Nevertheless, the WPA failed to provide work sufficient to employ the mass of Philadelphia’s seventy thousand jobless families. A similar story prevailed in bankrupt Camden. Still, the region garnered a significant legacy of projects that helped Philadelphia, Camden, Chester, Wilmington and other urban places weather trying times. In Camden, for example, the WPA paved the city’s major Broadway thoroughfare, a project that provided the jobless 242 hours of labor and consumed four thousand tons of gravel and asphalt. The WPA also paved the city’s Federal Street and Haddon Avenue. In 1936 alone the WPA constructed Elijah Perry Park (replete with a swimming and wading pool), built Farnham Park, enlarged and improved Pyne Point Park, and constructed Roosevelt Plaza Park. Moreover, by uprooting rails from Camden streets and asphalting the resulting cavity, the WPA helped prepare the city and other urban areas for the end of trolley transportation and the coming age of urban bus transit. Likewise in Wilmington, the WPA undertook multiple waterworks projects, as well as major road projects, a number of which had begun with CWA. Among other Wilmington projects, the WPA improved the sewage system at all-Black Delaware State College, expanded the Rock Manor Golf Course, and with PWA and WPA replaced the city’s smaller Du Pont High School with a handsome neocolonial seventy-nine-room edifice.

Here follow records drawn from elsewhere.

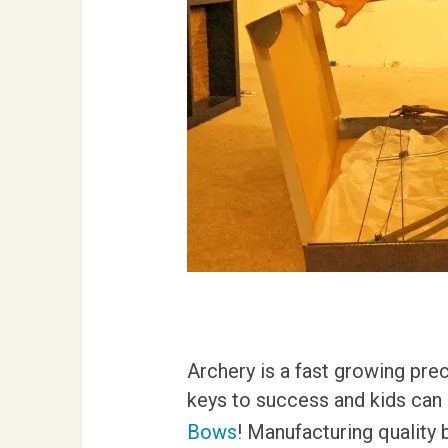
Archery is a fast growing pre
keys to success and kids can a
Bows
! Manufacturing quality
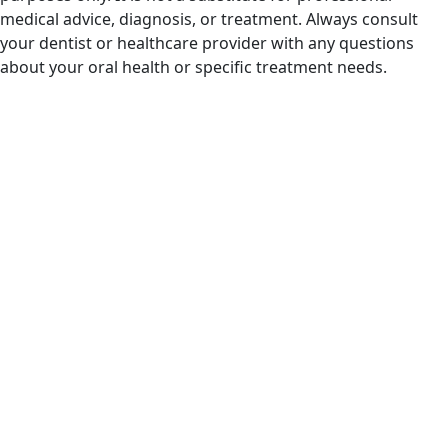
medical advice, diagnosis, or treatment. Always consult
your dentist or healthcare provider with any questions
about your oral health or specific treatment needs.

Despite the effort to cast the WPA as “real” as opposed to “made” work, the WPA never escaped the stigma of “leaf-raking.” Nor did it escape the charge of being “political.” Until FDR’s reelection in 1936, when forty-two of the city’s fifty wards voted for the president, the Republican machine ruled Philadelphia. The election crushed the machine that had been led by William S. Vare (1867-1934). Seeking a scapegoat, Republicans found the WPA. Democrats never denied that politics infused the WPA. Hopkins conceded that it was impossible to expunge politics at the local level. Lorena Hickok (1893-1968), a journalist employed by Hopkins to report on economic circumstances around the country, exclaimed about the WPA in Philadelphia, “Oh, it’s plenty political alright; but the Republicans would do the same thing if they had the WPA.” Indeed, she reported, many Democratic committeemen in Philadelphia held WPA jobs and on election day “worked like hell at the polls.” Still, the legacy of the WPA’s beautiful parks, paved streets, modernized systems, and inspiring murals not only helped maintain and upgrade a languishing urban infrastructure but also kept thousands of families in Greater Philadelphia with modest but essential livelihoods.
John F. Bauman is Professor Emeritus of California University of Pennsylvania and Visiting Research Professor at the University of Southern Maine. He has written numerous books and journal articles on a broad range of modern urban policy issues. (Author information current at time of publication.)